L’’Assemblée générale des Nations-Unies a adopté, le 25 mars 2026, une résolution qualifiant l’esclavage et la traite transatlantique des esclaves africains de « plus grave crime contre l’humanité », malgré l’opposition catégorique des États-Unis et les réserves exprimées par les pays européens, notamment quant aux implications juridiques de ce texte.
Portée par le Ghana au nom de l’Union africaine, la résolution a été approuvée par 123 voix pour, 3 contre (Argentine, États-Unis et Israël) et 52 abstentions dont le Bénin et Madagascar.
La résolution déclare que « la traite des Africains réduits en esclavage et l’esclavage racialisé des Africains sont les plus graves crimes contre l’humanité ». Elle déclare, en outre, qu’il importe de « remédier aux torts historiques subis par les Africains et les personnes d’ascendance africaine » et souligne que les demandes de réparations sont « un pas concret vers la réparation de ces torts ».
L’adoption de ce texte constitue « un rempart contre l’oubli » et vise à « affirmer la vérité et tracer la voie vers la guérison et la justice réparatrice », a indiqué le Président du Ghana, John Dramani Mahama. Pour lui, ce vote « historique » est un moyen de se tenir « du bon côté de l’histoire » en faisant « ce qui est juste pour la mémoire des millions d’êtres qui ont subi l’indignité de l’esclavage ».
Le président ghanéen s’en est pris aux politiques d’aujourd’hui qui « normalisent tout doucement l’effacement », en particulier aux Etats-Unis où « des livres sur le sujet sont bannis des écoles, et des bibliothèques publiques ».
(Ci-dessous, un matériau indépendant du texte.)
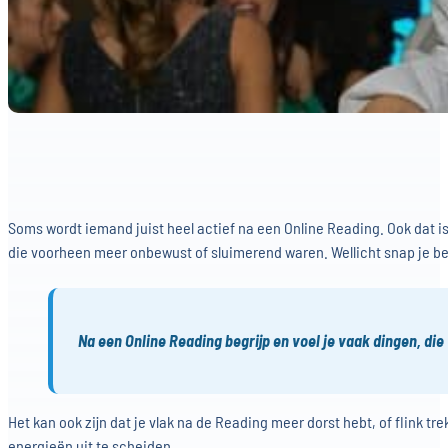
Soms wordt iemand juist heel actief na een Online Reading. Ook dat is 
die voorheen meer onbewust of sluimerend waren. Wellicht snap je bete
Na een Online Reading begrijp en voel je vaak dingen, d
Het kan ook zijn dat je vlak na de Reading meer dorst hebt, of flink t
energieën uit te scheiden.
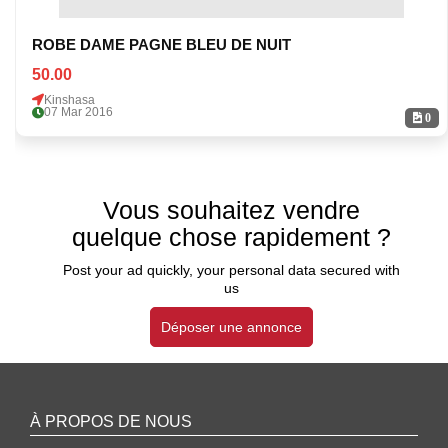
ROBE DAME PAGNE BLEU DE NUIT
50.00
Kinshasa
07 Mar 2016
0
Vous souhaitez vendre
quelque chose rapidement ?
Post your ad quickly, your personal data secured with
us
Déposer une annonce
À PROPOS DE NOUS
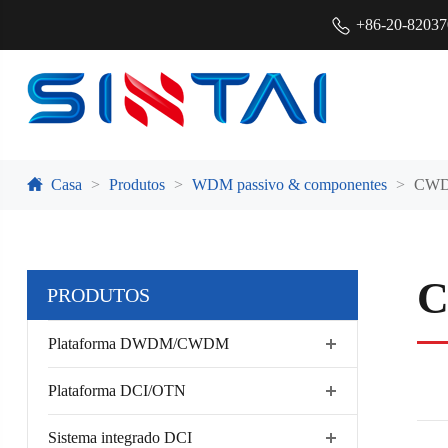
+86-20-8203
Casa
Produtos
WDM passivo & componentes
CWD
C
PRODUTOS
Plataforma DWDM/CWDM
Plataforma DCI/OTN
Sistema integrado DCI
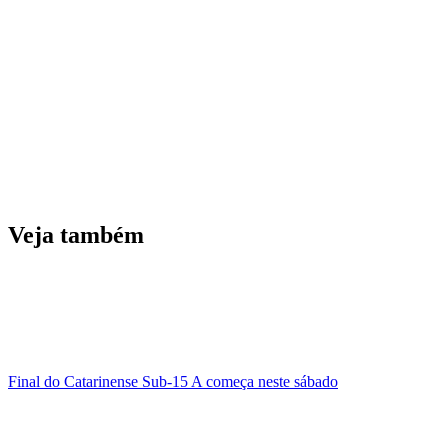
Veja também
Final do Catarinense Sub-15 A começa neste sábado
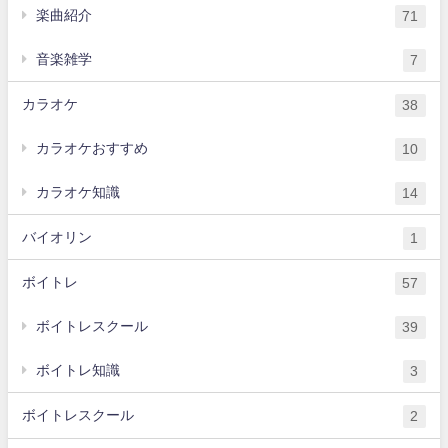
楽曲紹介
71
音楽雑学
7
カラオケ
38
カラオケおすすめ
10
カラオケ知識
14
バイオリン
1
ボイトレ
57
ボイトレスクール
39
ボイトレ知識
3
ボイトレスクール
2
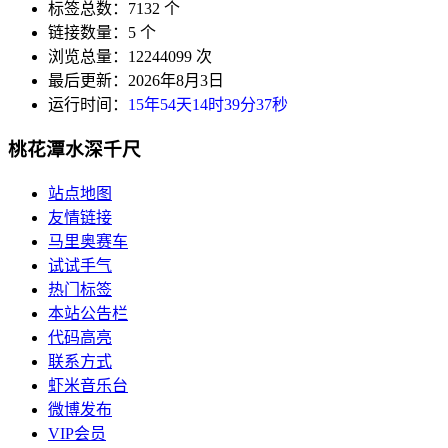
标签总数：7132 个
链接数量：5 个
浏览总量：12244099 次
最后更新：2026年8月3日
运行时间：
15年54天14时39分37秒
桃花潭水深千尺
站点地图
友情链接
马里奥赛车
试试手气
热门标签
本站公告栏
代码高亮
联系方式
虾米音乐台
微博发布
VIP会员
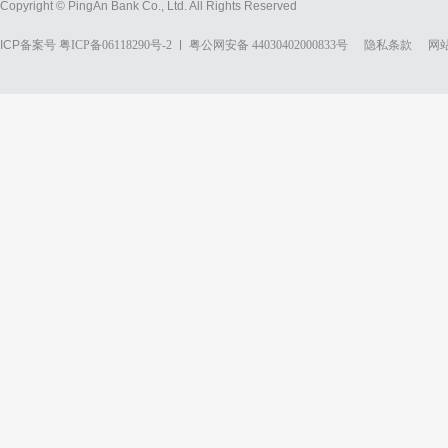
Copyright © PingAn Bank Co., Ltd. All Rights Reserved
ICP备案号
粤ICP备06118290号-2
粤公网安备 44030402000833号
隐私条款
网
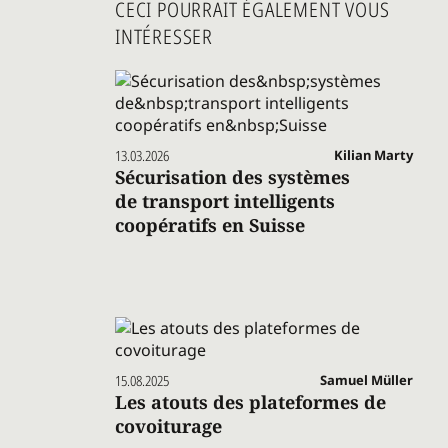
CECI POURRAIT ÉGALEMENT VOUS
INTÉRESSER
13.03.2026
Kilian Marty
Sécurisation des systèmes
de transport intelligents
coopératifs en Suisse
15.08.2025
Samuel Müller
Les atouts des plateformes de
covoiturage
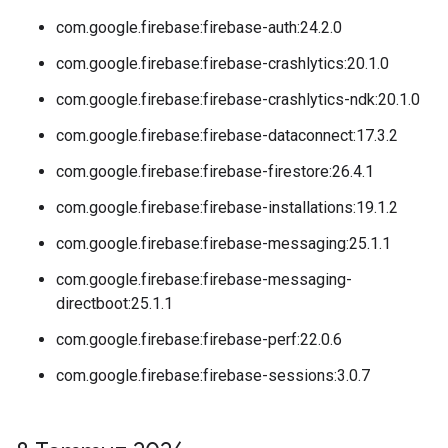
com.google.firebase:firebase-auth:24.2.0
com.google.firebase:firebase-crashlytics:20.1.0
com.google.firebase:firebase-crashlytics-ndk:20.1.0
com.google.firebase:firebase-dataconnect:17.3.2
com.google.firebase:firebase-firestore:26.4.1
com.google.firebase:firebase-installations:19.1.2
com.google.firebase:firebase-messaging:25.1.1
com.google.firebase:firebase-messaging-
directboot:25.1.1
com.google.firebase:firebase-perf:22.0.6
com.google.firebase:firebase-sessions:3.0.7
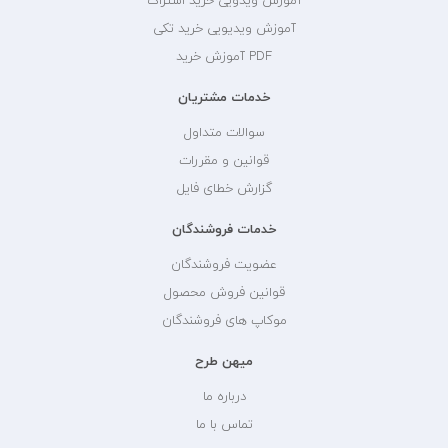
آموزش ویدویی خرید اشتراک
آموزش ویدیویی خرید تکی
PDF آموزش خرید
خدمات مشتریان
سوالات متداول
قوانین و مقررات
گزارش خطای فایل
خدمات فروشندگان
عضویت فروشندگان
قوانین فروش محصول
موکاپ های فروشندگان
میهن طرح
درباره ما
تماس با ما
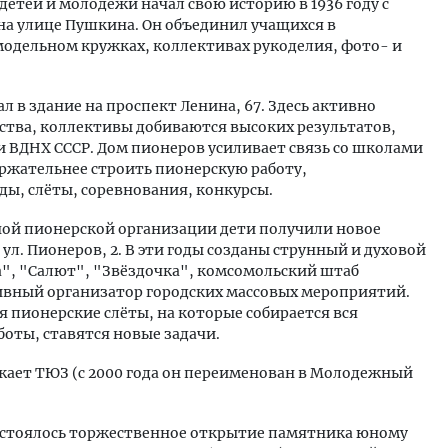
детей и молодежи начал свою историю в 1936 году с
 на улице Пушкина. Он объединил учащихся в
одельном кружках, коллективах рукоделия, фото- и
ал в здание на проспект Ленина, 67. Здесь активно
ства, коллективы добиваются высоких результатов,
ВДНХ СССР. Дом пионеров усиливает связь со школами
ержательнее строить пионерскую работу,
ы, слёты, соревнования, конкурсы.
зной пионерской организации дети получили новое
ул. Пионеров, 2. В эти годы созданы струнный и духовой
", "Салют", "Звёздочка", комсомольский штаб
ивный организатор городских массовых мероприятий.
 пионерские слёты, на которые собирается вся
боты, ставятся новые задачи.
зжает ТЮЗ (с 2000 года он переименован в Молодежный
состоялось торжественное открытие памятника юному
Les États-Unis ont justifié leur vote contre la résolution estimant qu’ « aucun droit légal à réparation pour des torts historiques qui n’étaient pas illicites au regard du droit international au moment où ils ont été commis. Ils ont dénoncé un texte qui tente d’établir « une quelconque hiérarchie entre les crimes contre l’humanité ».
Des réserves exprimées également par l’Union Européenne et le Royaume-Uni qui se sont abstenus. Ils ont critiqué des formulations jugées « juridiquement inexactes », notamment « toute hiérarchisation implicite des crimes contre l’humanité », susceptible de compromettre la cohérence du droit international.
Le ministre des affaires étrangères du Ghana a souligné que le texte ne vise ni à établir une « hiérarchie des crimes » ni à rouvrir l’histoire, mais à « la compléter » en créant un cadre propice à la réconciliation. « Ce que nous disons c’est que quand vous regardez toutes les atrocités qui ont eu lieu dans l’Histoire de l’humanité, aucune autre n’a été aussi systémique, aussi longue, plus de 300 ans, avec des conséquences persistantes ».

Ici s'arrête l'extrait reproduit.